The key scheduling algorithm (KSA) of the Grain family of stream ciphers expands the uniformly chosen key (K) and initialization vector (IV) to a larger uniform looking state. The existence of non-randomness in KSA results a non-randomness in final keystream. In this paper, we observe a non-randomness in the KSA of Grain-v1 and Grain-128a stream ciphers of reduced round R. However, we could not exploit the non-randomness into an attack. It can be claimed that if the KSA generates pseudorandom state, then the probability of generating a valid state T (i.e., in the range set of KSA function) of Grain-v1, Grain-128a must be \(2^{-\delta }\), where \(\delta \) is the length of padding bits.

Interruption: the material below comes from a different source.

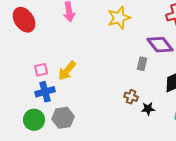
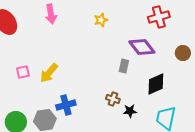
yellow star: (119, 18) -> (101, 20), size x0.6
blue cross: (45, 92) -> (66, 105), moved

In case of Grain-v1 and Grain-128a, \(\delta =16, 32\) respectively. We show that a new valid state can be constructed by flipping 3 and 19 bits of a given state in Grain-v1 and Grain-128a respectively with a probability higher than \(2^{-\delta }\). We show that the non-randomness happens for \(R \le 129\) and \(R\le 208\) rounds of KSA of Grain-v1 and Grain-128a respectively. Further, in the case of Grain-v1, we also found non-randomness in some key, IV bits from the experiment.